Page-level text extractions
• • • • •
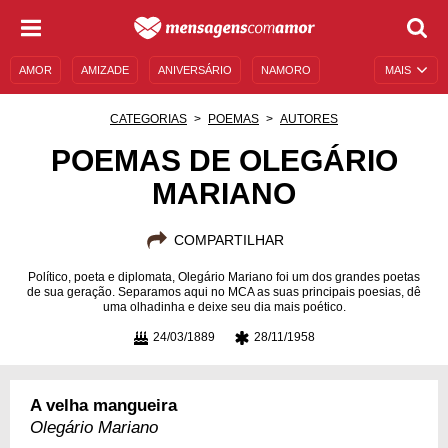
AMOR
AMIZADE
ANIVERSÁRIO
NAMORO
MAIS
SENTIMENTOS
LEGENDAS
DATAS ESPECIAIS
CATEGORIAS
POEMAS
AUTORES
UNIVERSO FEMININO
AUTOAJUDA
DESCULPAS
POEMAS DE OLEGÁRIO
MARIANO
MENSAGENS E FRASES
MENSAGENS DE ANIVERSÁRIO
ENTRETENIMENTO
FAMOSOS
BÍBLIA
COMPARTILHAR
Político, poeta e diplomata, Olegário Mariano foi um dos grandes poetas
de sua geração. Separamos aqui no MCA as suas principais poesias, dê
uma olhadinha e deixe seu dia mais poético.
24/03/1889
28/11/1958
A velha mangueira
Olegário Mariano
• • • • •
ASSIGNMENT: The answer should be an exact restatement of every entry, with the pictures omitted.

SOLUTION BELOW:
AMOR
AMIZADE
ANIVERSÁRIO
NAMORO
MAIS
SENTIMENTOS
LEGENDAS
DATAS ESPECIAIS
CATEGORIAS
POEMAS
AUTORES
UNIVERSO FEMININO
AUTOAJUDA
DESCULPAS
POEMAS DE OLEGÁRIO
MARIANO
MENSAGENS E FRASES
MENSAGENS DE ANIVERSÁRIO
ENTRETENIMENTO
FAMOSOS
BÍBLIA
COMPARTILHAR
Político, poeta e diplomata, Olegário Mariano foi um dos grandes poetas
de sua geração. Separamos aqui no MCA as suas principais poesias, dê
uma olhadinha e deixe seu dia mais poético.
24/03/1889
28/11/1958
A velha mangueira
Olegário Mariano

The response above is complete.